Latin America and the Caribbean
In Latin America and the Caribbean, the outlook
of surveyed chief economists has improved
substantially, with 71% of respondents now
anticipating moderate growth in the year ahead
compared to 34% in September 2025. The share of
chief economists expecting weak growth in the year
ahead dropped by more than half. In October 2025,
the IMF projected growth in Latin American and
the Caribbean at 2.3% in 2026, before the recent
geopolitical developments in the region.80
Argentina, Brazil and Mexico shape the region’s
near-term outlook. Argentina continues on its reform trajectory, helped by support from
Washington and multilateral lenders.81 Yet investors
remain wary of the overvalued peso, intermittent
reforms and social tensions, waiting for clearer
signals before committing long-term capital.82 While
the IMF anticipates growth in Brazil to moderate in
2026 amid tighter policies and tariff impacts, activity
is expected to recover in Mexico.83
At the same time, public debt and borrowing costs
remain elevated, leaving limited room for fiscal
support and sharpening the focus on productivity
reforms and private capital.84 Almost four in five
respondents (78%) do not anticipate changes to
fiscal policy in Latin America and the Caribbean.

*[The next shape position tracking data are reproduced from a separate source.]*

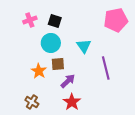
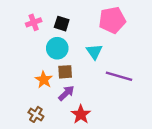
pink pentagon: (116, 20) -> (112, 20), moved
purple line: (106, 68) -> (119, 76), turned -60
purple arrow: (68, 81) -> (66, 93), moved

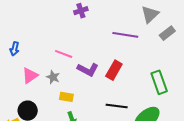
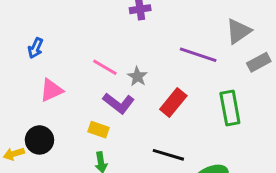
purple L-shape: (88, 70) -> (119, 103), moved
gray star: (53, 77) -> (137, 77), moved
green rectangle: (159, 82) -> (230, 108), moved

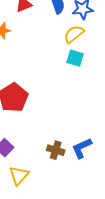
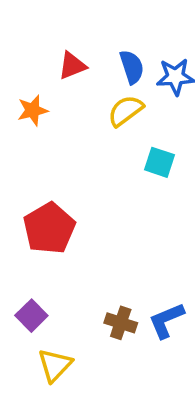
yellow semicircle: (74, 34) -> (126, 111), moved

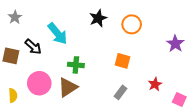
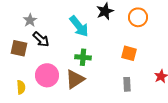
gray star: (15, 17) -> (30, 20), moved
cyan arrow: (58, 34) -> (79, 26), moved
gray rectangle: (120, 92) -> (127, 84), turned -40

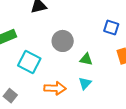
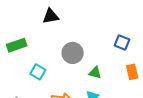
cyan square: (29, 62) -> (38, 72), size x0.7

Inflation expectations for the region remain largely
unchanged compared to the previous edition,
with 68% of respondents expecting moderate
inflation in the year ahead. More than two-thirds
of respondents (69%) expect monetary policy
in Latin America and the Caribbean to remain
unchanged in the year ahead.
Central Asia
In Central Asia, a majority of respondents
(59%) expect moderate growth in the year ahead.

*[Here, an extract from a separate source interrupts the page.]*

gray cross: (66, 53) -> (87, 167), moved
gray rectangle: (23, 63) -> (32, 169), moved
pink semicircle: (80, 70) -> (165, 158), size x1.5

This share declined from 72% in the previous
edition, while the share of respondents expecting
strong or very strong growth more than doubled.
The European Bank for Reconstruction and
Development (EBRD) expects output in Central
Asia to expand by 5.2% in 2026 with Kyrgyzstan
and Tajikistan leading the way, Uzbekistan
growing solidly and Kazakhstan moderating
yet still ahead of many of its peers.85 Uzbekistan
and Azerbaijan illustrate the region’s bid to unlock
competitiveness gains, although progress is uneven.
Across the region, almost four in 10 respondents
anticipate insignificant (31%) or very insignificant
(7%) growth impacts from AI investments.
Expectations for inflation in Central Asia have
increased slightly, with nearly four in five (79%)
expecting moderate inflation in the year ahead.
More than four in five chief economists surveyed
(85%) do not anticipate changes to monetary
policy in Central Asia. Almost nine in 10 (88%)
of respondents expect fiscal policy in the region
to remain unchanged in the year ahead.